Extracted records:
.....

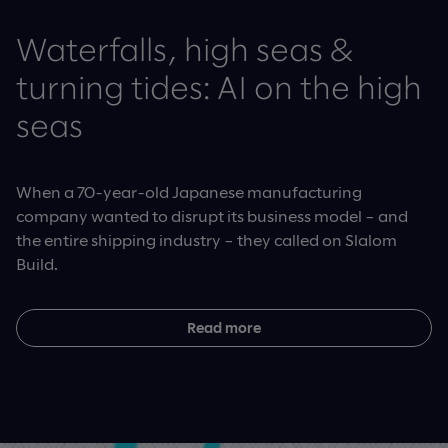
Waterfalls, high seas &
turning tides: AI on the high
seas
When a 70-year-old Japanese manufacturing
company wanted to disrupt its business model – and
the entire shipping industry – they called on Slalom
Build.
Read more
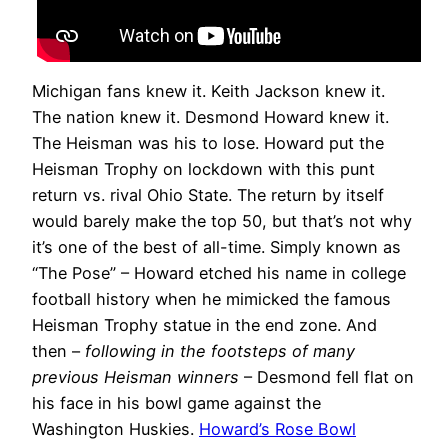
Michigan fans knew it. Keith Jackson knew it.
The nation knew it. Desmond Howard knew it.
The Heisman was his to lose. Howard put the
Heisman Trophy on lockdown with this punt
return vs. rival Ohio State. The return by itself
would barely make the top 50, but that’s not why
it’s one of the best of all-time. Simply known as
“The Pose” – Howard etched his name in college
football history when he mimicked the famous
Heisman Trophy statue in the end zone. And
then –
following in the footsteps of many
previous Heisman winners
– Desmond fell flat on
his face in his bowl game against the
Washington Huskies.
Howard’s Rose Bowl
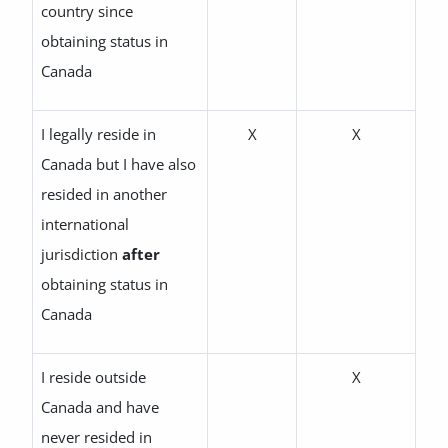
country since
obtaining status in
Canada
I legally reside in
X
X
Canada but I have also
resided in another
international
jurisdiction
after
obtaining status in
Canada
I reside outside
X
Canada and have
never resided in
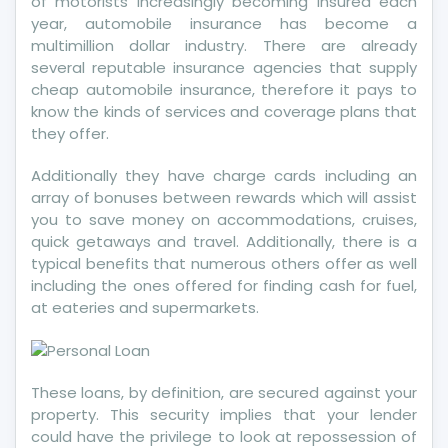
of motorists increasingly becoming insured each
year, automobile insurance has become a
multimillion dollar industry. There are already
several reputable insurance agencies that supply
cheap automobile insurance, therefore it pays to
know the kinds of services and coverage plans that
they offer.
Additionally they have charge cards including an
array of bonuses between rewards which will assist
you to save money on accommodations, cruises,
quick getaways and travel. Additionally, there is a
typical benefits that numerous others offer as well
including the ones offered for finding cash for fuel,
at eateries and supermarkets.
These loans, by definition, are secured against your
property. This security implies that your lender
could have the privilege to look at repossession of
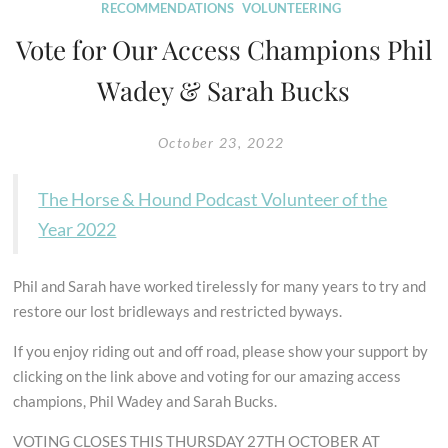
RECOMMENDATIONS
VOLUNTEERING
Vote for Our Access Champions Phil
Wadey & Sarah Bucks
October 23, 2022
The Horse & Hound Podcast Volunteer of the
Year 2022
Phil and Sarah have worked tirelessly for many years to try and
restore our lost bridleways and restricted byways.
If you enjoy riding out and off road, please show your support by
clicking on the link above and voting for our amazing access
champions, Phil Wadey and Sarah Bucks.
VOTING CLOSES THIS THURSDAY 27TH OCTOBER AT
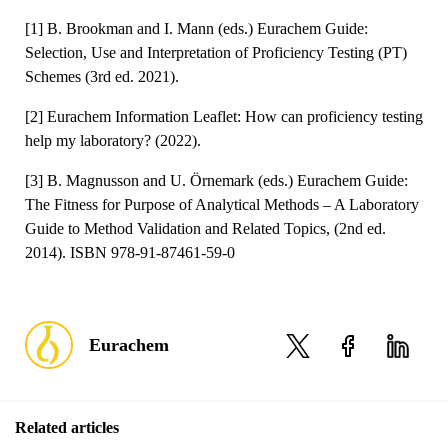
[1] B. Brookman and I. Mann (eds.) Eurachem Guide:
Selection, Use and Interpretation of Proficiency Testing (PT)
Schemes (3rd ed. 2021).
[2] Eurachem Information Leaflet: How can proficiency testing
help my laboratory? (2022).
[3] B. Magnusson and U. Örnemark (eds.) Eurachem Guide:
The Fitness for Purpose of Analytical Methods – A Laboratory
Guide to Method Validation and Related Topics, (2nd ed.
2014). ISBN 978-91-87461-59-0
Eurachem
Related articles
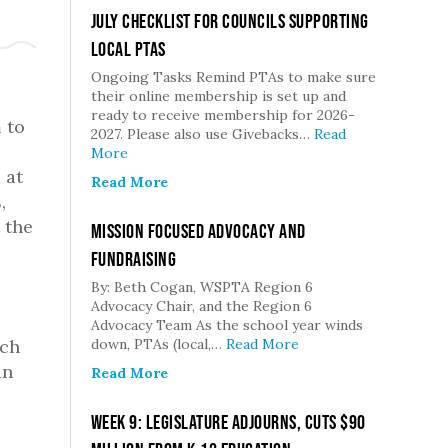
July Checklist for Councils Supporting
Local PTAs
Ongoing Tasks Remind PTAs to make sure
their online membership is set up and
ready to receive membership for 2026-
 to
2027. Please also use Givebacks…
Read
More
 at
Read More
,
 the
Mission Focused Advocacy and
Fundraising
By: Beth Cogan, WSPTA Region 6
Advocacy Chair, and the Region 6
Advocacy Team As the school year winds
ach
down, PTAs (local,…
Read More
an
Read More
Week 9: Legislature Adjourns, Cuts $90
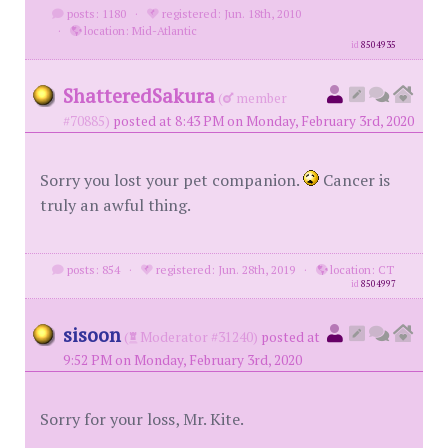
posts: 1180
·
registered: Jun. 18th, 2010
·
location: Mid-Atlantic
id
8504935
ShatteredSakura
(
member
#70885)
posted at 8:43 PM on Monday, February 3rd, 2020
Sorry you lost your pet companion.
Cancer is
truly an awful thing.
posts: 854
·
registered: Jun. 28th, 2019
·
location: CT
id
8504997
sisoon
(
Moderator #31240)
posted at
9:52 PM on Monday, February 3rd, 2020
Sorry for your loss, Mr. Kite.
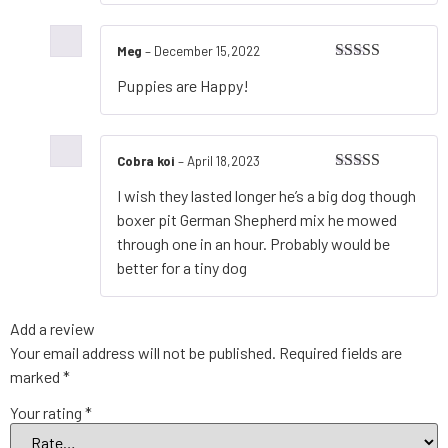
Meg
–
December 15,2022
Rated
5
out
Puppies are Happy!
of 5
Cobra koi
–
April 18,2023
Rated
4
I wish they lasted longer he’s a big dog though
out of 5
boxer pit German Shepherd mix he mowed
through one in an hour. Probably would be
better for a tiny dog
Add a review
Your email address will not be published.
Required fields are
marked
*
Your rating
*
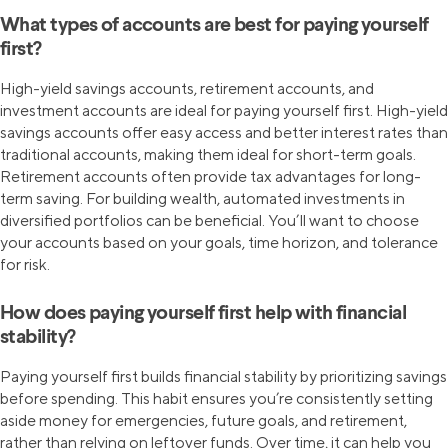
What types of accounts are best for paying yourself
first?
High-yield savings accounts, retirement accounts, and
investment accounts are ideal for paying yourself first. High-yield
savings accounts offer easy access and better interest rates than
traditional accounts, making them ideal for short-term goals.
Retirement accounts often provide tax advantages for long-
term saving. For building wealth, automated investments in
diversified portfolios can be beneficial. You’ll want to choose
your accounts based on your goals, time horizon, and tolerance
for risk.
How does paying yourself first help with financial
stability?
Paying yourself first builds financial stability by prioritizing savings
before spending. This habit ensures you’re consistently setting
aside money for emergencies, future goals, and retirement,
rather than relying on leftover funds. Over time, it can help you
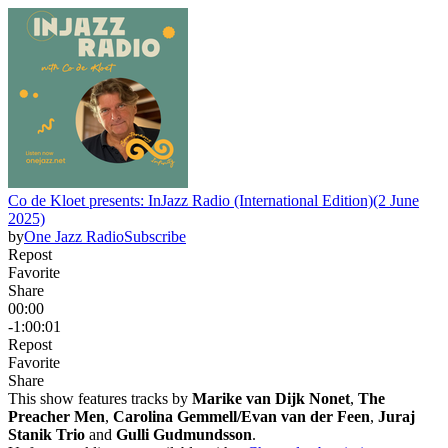
Co de Kloet presents: InJazz Radio (International Edition)(2 June
2025)
by
One Jazz Radio
Subscribe
Repost
Favorite
Share
00:00
-1:00:01
Repost
Favorite
Share
This show features tracks by
Marike van Dijk Nonet
,
The
Preacher Men
,
Carolina Gemmell/Evan van der Feen
,
Juraj
Stanik Trio
and
Gulli Gudmundsson
.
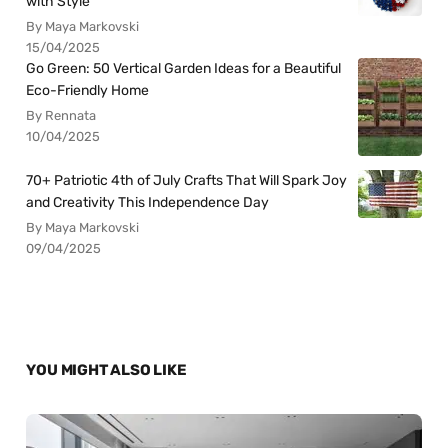
with Style
By Maya Markovski
15/04/2025
Go Green: 50 Vertical Garden Ideas for a Beautiful
Eco-Friendly Home
By Rennata
10/04/2025
70+ Patriotic 4th of July Crafts That Will Spark Joy
and Creativity This Independence Day
By Maya Markovski
09/04/2025
YOU MIGHT ALSO LIKE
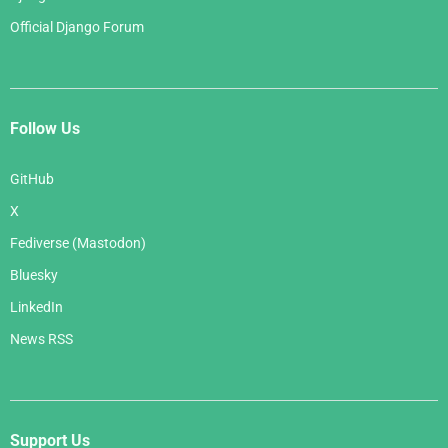
Official Django Forum
Follow Us
GitHub
X
Fediverse (Mastodon)
Bluesky
LinkedIn
News RSS
Support Us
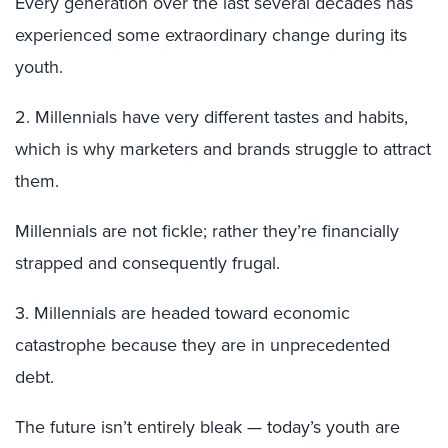
Every generation over the last several decades has
experienced some extraordinary change during its
youth.
2. Millennials have very different tastes and habits,
which is why marketers and brands struggle to attract
them.
Millennials are not fickle; rather they’re financially
strapped and consequently frugal.
3. Millennials are headed toward economic
catastrophe because they are in unprecedented
debt.
The future isn’t entirely bleak — today’s youth are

.....

Filter the lines above, keeping and copying those that contain "Guide".

[1] B. Brookman and I. Mann (eds.) Eurachem Guide:
[3] B. Magnusson and U. Örnemark (eds.) Eurachem Guide:
Guide to Method Validation and Related Topics, (2nd ed.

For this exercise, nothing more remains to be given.